** Records for this task follows **
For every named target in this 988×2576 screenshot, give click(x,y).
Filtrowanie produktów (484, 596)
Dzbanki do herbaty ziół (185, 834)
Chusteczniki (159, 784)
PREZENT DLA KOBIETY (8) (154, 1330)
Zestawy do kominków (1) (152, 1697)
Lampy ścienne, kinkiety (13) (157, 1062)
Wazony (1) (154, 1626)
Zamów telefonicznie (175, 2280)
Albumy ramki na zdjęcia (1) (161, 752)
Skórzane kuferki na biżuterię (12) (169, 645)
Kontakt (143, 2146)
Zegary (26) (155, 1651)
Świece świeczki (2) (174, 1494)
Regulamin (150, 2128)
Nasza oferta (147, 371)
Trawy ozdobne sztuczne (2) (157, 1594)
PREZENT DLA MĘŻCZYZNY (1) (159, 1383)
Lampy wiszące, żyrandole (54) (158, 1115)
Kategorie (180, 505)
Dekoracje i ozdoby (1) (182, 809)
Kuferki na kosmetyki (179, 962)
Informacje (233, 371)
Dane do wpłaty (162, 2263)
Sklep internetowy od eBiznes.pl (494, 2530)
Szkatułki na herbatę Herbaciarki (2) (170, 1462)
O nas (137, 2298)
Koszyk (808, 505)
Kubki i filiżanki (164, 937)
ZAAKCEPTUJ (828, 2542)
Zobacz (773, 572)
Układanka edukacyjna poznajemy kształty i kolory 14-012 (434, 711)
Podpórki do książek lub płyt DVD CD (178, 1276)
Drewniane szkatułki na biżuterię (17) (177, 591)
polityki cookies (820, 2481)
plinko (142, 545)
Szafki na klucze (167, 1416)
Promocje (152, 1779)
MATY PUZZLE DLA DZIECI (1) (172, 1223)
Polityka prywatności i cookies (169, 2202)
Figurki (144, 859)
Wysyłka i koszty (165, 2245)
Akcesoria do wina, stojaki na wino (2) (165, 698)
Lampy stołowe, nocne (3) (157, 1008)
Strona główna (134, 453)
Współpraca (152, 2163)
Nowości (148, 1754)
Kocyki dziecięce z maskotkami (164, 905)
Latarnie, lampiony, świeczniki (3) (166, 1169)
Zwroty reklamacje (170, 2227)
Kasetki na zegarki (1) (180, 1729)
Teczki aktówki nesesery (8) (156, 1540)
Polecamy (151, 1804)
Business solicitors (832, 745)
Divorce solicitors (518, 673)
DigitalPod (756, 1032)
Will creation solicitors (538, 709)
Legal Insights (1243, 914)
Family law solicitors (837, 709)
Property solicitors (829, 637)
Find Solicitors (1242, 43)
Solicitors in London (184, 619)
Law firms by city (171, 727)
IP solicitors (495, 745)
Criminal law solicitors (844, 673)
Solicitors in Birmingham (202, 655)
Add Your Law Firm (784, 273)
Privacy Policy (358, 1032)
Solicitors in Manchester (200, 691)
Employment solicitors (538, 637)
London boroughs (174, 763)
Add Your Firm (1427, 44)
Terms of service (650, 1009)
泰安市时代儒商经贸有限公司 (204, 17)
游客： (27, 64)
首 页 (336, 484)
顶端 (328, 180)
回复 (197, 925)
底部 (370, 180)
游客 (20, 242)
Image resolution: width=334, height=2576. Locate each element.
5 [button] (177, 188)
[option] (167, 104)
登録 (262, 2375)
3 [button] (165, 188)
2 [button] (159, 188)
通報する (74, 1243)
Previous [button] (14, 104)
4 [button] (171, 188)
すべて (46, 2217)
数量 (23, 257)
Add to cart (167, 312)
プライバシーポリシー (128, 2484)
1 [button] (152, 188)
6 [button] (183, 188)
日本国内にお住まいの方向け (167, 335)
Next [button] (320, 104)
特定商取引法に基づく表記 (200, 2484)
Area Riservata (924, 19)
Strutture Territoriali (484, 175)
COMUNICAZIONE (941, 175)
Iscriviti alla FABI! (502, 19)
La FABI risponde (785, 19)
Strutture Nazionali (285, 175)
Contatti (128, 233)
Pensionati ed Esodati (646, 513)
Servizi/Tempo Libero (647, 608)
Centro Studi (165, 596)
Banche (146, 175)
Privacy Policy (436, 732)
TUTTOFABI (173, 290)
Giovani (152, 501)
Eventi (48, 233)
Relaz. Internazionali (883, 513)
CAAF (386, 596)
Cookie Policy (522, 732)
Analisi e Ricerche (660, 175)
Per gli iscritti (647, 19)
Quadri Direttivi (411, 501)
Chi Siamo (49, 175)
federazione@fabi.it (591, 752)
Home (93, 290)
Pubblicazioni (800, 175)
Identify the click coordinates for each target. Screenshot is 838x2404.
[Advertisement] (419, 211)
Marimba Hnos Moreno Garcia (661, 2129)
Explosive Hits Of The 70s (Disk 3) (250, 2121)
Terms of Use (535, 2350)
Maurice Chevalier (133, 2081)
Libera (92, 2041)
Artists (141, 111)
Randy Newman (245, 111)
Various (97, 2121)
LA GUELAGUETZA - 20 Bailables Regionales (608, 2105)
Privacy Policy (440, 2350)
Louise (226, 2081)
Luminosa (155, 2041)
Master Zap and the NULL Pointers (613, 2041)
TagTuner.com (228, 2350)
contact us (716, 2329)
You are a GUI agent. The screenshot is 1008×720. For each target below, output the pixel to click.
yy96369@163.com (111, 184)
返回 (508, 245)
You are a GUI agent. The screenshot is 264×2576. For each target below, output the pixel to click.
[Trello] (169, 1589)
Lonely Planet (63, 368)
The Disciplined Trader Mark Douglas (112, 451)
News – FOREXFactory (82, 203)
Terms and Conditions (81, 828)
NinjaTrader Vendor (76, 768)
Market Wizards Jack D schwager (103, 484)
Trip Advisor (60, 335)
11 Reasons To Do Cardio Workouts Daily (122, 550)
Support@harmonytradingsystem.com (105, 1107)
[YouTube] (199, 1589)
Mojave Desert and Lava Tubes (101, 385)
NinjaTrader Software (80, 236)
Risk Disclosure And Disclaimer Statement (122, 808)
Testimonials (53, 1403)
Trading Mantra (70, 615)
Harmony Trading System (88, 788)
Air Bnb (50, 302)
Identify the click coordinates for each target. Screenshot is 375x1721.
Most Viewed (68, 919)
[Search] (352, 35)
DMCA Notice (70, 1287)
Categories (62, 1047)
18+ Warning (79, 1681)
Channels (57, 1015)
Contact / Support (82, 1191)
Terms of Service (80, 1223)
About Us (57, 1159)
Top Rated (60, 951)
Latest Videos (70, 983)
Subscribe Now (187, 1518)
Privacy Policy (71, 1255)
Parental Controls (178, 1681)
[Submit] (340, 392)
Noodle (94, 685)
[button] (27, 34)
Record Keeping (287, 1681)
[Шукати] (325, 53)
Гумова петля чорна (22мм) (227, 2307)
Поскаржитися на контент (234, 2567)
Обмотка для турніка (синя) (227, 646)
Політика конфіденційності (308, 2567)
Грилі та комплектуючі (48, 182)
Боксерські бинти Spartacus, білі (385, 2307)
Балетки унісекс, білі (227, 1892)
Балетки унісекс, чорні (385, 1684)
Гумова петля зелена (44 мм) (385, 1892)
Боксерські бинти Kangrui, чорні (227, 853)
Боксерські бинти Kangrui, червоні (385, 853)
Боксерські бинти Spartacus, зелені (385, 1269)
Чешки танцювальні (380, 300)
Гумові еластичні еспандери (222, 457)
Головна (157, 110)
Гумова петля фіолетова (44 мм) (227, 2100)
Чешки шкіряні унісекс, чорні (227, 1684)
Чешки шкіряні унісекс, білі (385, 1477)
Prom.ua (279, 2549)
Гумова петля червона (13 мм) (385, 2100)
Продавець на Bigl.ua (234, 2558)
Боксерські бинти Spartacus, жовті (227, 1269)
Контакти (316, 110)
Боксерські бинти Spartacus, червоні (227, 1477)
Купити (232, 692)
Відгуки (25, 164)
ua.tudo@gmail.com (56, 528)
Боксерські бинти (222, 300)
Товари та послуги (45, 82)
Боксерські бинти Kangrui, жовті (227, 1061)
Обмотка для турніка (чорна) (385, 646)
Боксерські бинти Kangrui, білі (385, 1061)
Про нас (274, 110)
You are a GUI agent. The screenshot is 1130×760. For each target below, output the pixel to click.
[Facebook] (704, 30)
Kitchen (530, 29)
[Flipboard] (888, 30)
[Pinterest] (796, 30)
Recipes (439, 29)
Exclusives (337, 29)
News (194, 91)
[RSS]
** End of Records for this task **
The lines above that include "турніка" should each be listed.

Обмотка для турніка (синя) (227, 646)
Обмотка для турніка (чорна) (385, 646)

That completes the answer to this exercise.